Verification of Restore

To make sure that the BES Server has been successfully restored, perform the following steps:
  1. Check the BES Diagnostics to make sure all services are properly started.
  2. Login with the BES Console and verify that the logins work properly and the database information was properly restored.
  3. BES Clients and BES Relays should soon notice that the server is available and will be reporting data to the server. Full recovery with all agents reporting will usually take anywhere from a few minutes to many hours (depending on the size of the deployment and how long the server was unavailable). In any circumstance, at least some agents should be reporting updated information within an hour or so).
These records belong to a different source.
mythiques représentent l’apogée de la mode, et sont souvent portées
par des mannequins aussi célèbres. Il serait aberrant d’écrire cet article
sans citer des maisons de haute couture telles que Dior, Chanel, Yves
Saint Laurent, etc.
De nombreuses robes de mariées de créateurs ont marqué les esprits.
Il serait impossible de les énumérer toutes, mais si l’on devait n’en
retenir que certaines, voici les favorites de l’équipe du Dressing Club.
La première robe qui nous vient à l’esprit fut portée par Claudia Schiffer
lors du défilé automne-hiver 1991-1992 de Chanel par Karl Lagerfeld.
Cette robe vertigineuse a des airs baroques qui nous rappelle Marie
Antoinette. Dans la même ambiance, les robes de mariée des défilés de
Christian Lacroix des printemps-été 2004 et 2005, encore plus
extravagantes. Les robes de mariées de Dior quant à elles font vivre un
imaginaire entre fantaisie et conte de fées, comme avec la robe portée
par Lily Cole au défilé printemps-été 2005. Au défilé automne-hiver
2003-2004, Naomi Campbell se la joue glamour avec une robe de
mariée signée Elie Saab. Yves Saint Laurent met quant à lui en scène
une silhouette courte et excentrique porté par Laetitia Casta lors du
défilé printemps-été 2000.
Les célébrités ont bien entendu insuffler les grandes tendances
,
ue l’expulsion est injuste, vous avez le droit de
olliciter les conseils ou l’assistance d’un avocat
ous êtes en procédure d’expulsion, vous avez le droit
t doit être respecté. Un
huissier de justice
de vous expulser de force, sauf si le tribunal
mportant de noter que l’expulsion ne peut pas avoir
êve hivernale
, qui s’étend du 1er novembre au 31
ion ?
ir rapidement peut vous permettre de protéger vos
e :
  4. After verifying some agents are reporting properly, send a "blank action" (Tools > Take Custom Action, target "All Computers", click OK) to all computers. The blank action will not make any changes to the agent computers, but the agents will report that they received the blank action. If the most agents respond to a blank action, it is a very strong indicator that everything is working well because sending an action tests many core components and communication paths of BES.
  5. Login to the web reports and ensure the data was restored properly.
  6. Contact BigFix Technical Support with any issues or questions.